Rozdział 33

Rozdział jest dydykowany naszej kochanej Inori, bo postanowiłam dodać dla niej małego easter-egga. Jest jeszcze drugi, taki bardziej "ogólny" i ciekwe, czy uda Wam się go znaleźć :D.

~*~

Ludzie uwijali się jak mrówki, nosząc wszystkie potrzebne rzeczy; z drewnianych bali utworzyli długie stoły polowe, a z pustych skrzynek siedziska. Późnym popołudniem, kiedy słońce wciąż majaczyło na horyzoncie i wypełniało świat pomarańczowo-różowym światłem, zdążono przygotować prowizoryczną scenę, ławki dla obserwatorów i stragany z winem oraz wypiekami. Całość prezentowała się nawet lepiej niż podczas oficjalnych przygotowań, których Kyōko nie raz była świadkiem. Teraz mogła się wykazać; wraz z innymi członkami klanu tachała nawet najcięższe skrzynie czy siedziska. Gdy przenieśli kolejne pięćdziesiąt butelek wina, podbiegła do głębokiej bali wypełnionej wodą dla zwierząt i machnęła do kuzynostwa. Wszyscy ochoczo kiwnęli głowami.

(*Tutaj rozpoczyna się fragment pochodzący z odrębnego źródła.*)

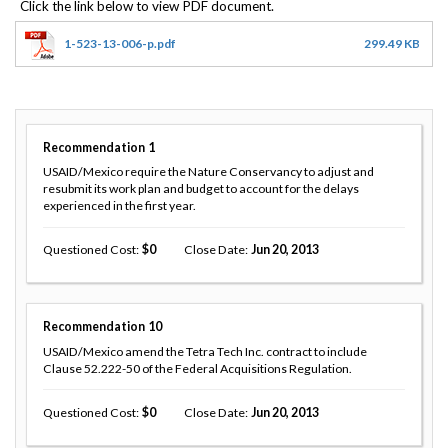
1-523-13-006-p.pdf
299.49 KB
Recommendation
1
USAID/Mexico require the Nature Conservancy to adjust and
resubmit its work plan and budget to account for the delays
experienced in the first year.
Questioned Cost
0
Close Date
Jun 20, 2013
Recommendation
10
USAID/Mexico amend the Tetra Tech Inc. contract to include
Clause 52.222-50 of the Federal Acquisitions Regulation.
Questioned Cost
0
Close Date
Jun 20, 2013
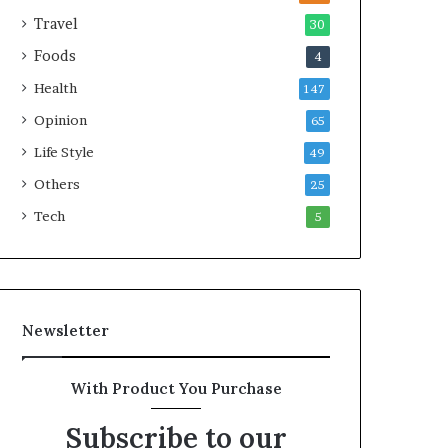
e
Travel
30
a
Foods
4
l
t
Health
147
h
Opinion
G
65
o
Life Style
49
l
Others
d
25
A
Tech
5
w
a
r
d
Newsletter
With Product You Purchase
Subscribe to our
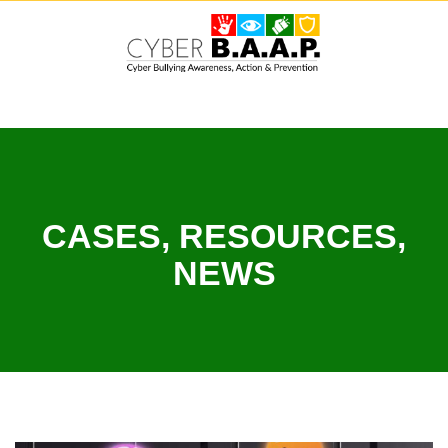
Skip
to
content
CASES, RESOURCES,
NEWS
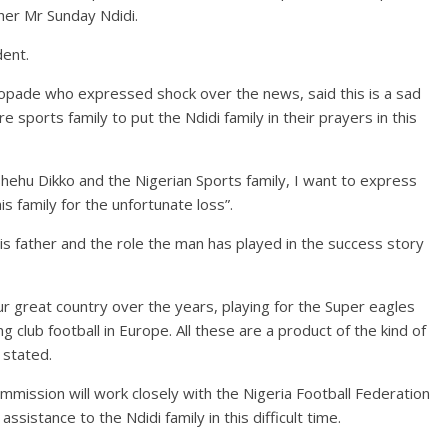
ther Mr Sunday Ndidi.
dent.
opade who expressed shock over the news, said this is a sad
 sports family to put the Ndidi family in their prayers in this
Shehu Dikko and the Nigerian Sports family, I want to express
is family for the unfortunate loss”.
 his father and the role the man has played in the success story
our great country over the years, playing for the Super eagles
g club football in Europe. All these are a product of the kind of
 stated.
mission will work closely with the Nigeria Football Federation
ssistance to the Ndidi family in this difficult time.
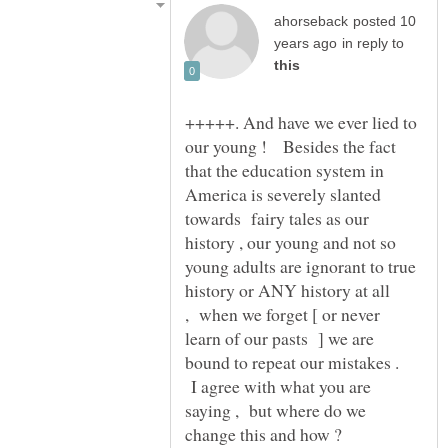
posted 10
in reply to
+++++. And have we ever lied to
our young ! Besides the fact
that the education system in
America is severely slanted
towards fairy tales as our
history , our young and not so
young adults are ignorant to true
history or ANY history at all
, when we forget [ or never
learn of our pasts ] we are
bound to repeat our mistakes .
I agree with what you are
saying , but where do we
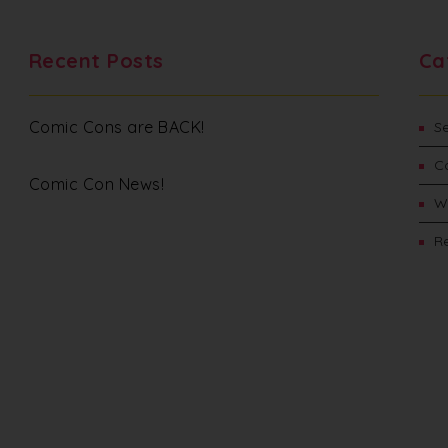
Recent Posts
Ca
Comic Cons are BACK!
S
C
Comic Con News!
W
Re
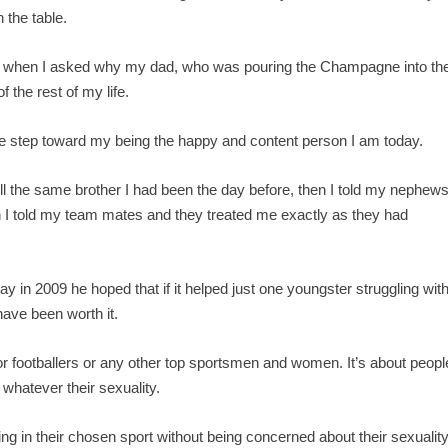
 the table.
and when I asked why my dad, who was pouring the Champagne into th
 the rest of my life.
ge step toward my being the happy and content person I am today.
till the same brother I had been the day before, then I told my nephew
en I told my team mates and they treated me exactly as they had
y in 2009 he hoped that if it helped just one youngster struggling wit
 have been worth it.
rs or footballers or any other top sportsmen and women. It’s about peopl
 whatever their sexuality.
ng in their chosen sport without being concerned about their sexualit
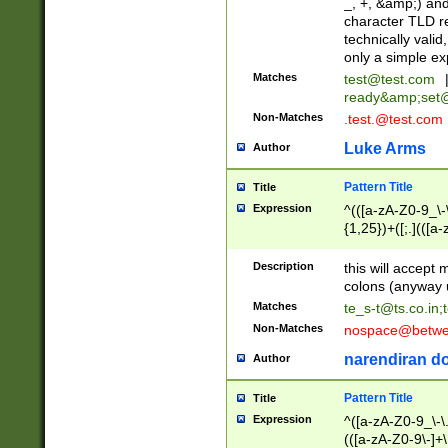
_, +, &amp;) an
character TLD r
technically valid
only a simple ex
Matches
test@test.com
ready&amp;
set
Non-Matches
.test.@test.com
Luke Arms
Author
Pattern Title
Title
Expression
^(([a-zA-Z0-9_\-\
{1,25})+([;.](([a
Z]{2,5}){1,25})+
Description
this will accept 
colons (anyway u
Matches
te_s-t@ts.co.in
;
Non-Matches
nospace@betwee
narendiran do
Author
Pattern Title
Title
Expression
^([a-zA-Z0-9_\-\.]
(([a-zA-Z0-9\-]+\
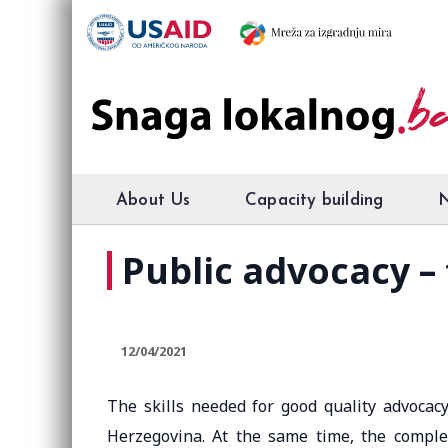
About Us
Capacity building
Public advocacy – 
12/04/2021
The skills needed for good quality advocacy
Herzegovina. At the same time, the complex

Kyōko wyciągnęła przed siebie ręce, a rozcapierzonymi palcami sterowała przepływem shizen. Energia, niewidzialna dla zwykłego oka, wpłynęła do bali, uniosła z niej wodę ponad ich głowami, by całość opuścić w formie orzeźwiającego deszczu. Rozeszło się westchnienie pełne ulgi i absolutnie nie przeszkadzał im zapach kiełkującej stęchlizny. Ktoś jednak znikąd pojawił się nad nimi i głosem pełnym wyczuwalnego jadu rzucił:

— Będziecie dziś witać wiosnę czy potwora z bagien?

Kyōko skamieniała na dźwięk głosu, który rozpoznałaby nawet na końcu świata. Kuzynostwo zerwało się z miejsca i rozbiegło na wszystkie strony – dopiero wtedy powoli odwróciła się do matki przywdziewającej na twarzy sztuczny uśmiech.

— Było nam gorąco...

Rodzicielka pokręciła głową, a gruby warkocz zsunął się z ramienia na plecy.

— W naszym namiocie będzie czekać misa z ciepłą wodą i odpowiedni strój na wieczór. Nie wszystko zostało stracone.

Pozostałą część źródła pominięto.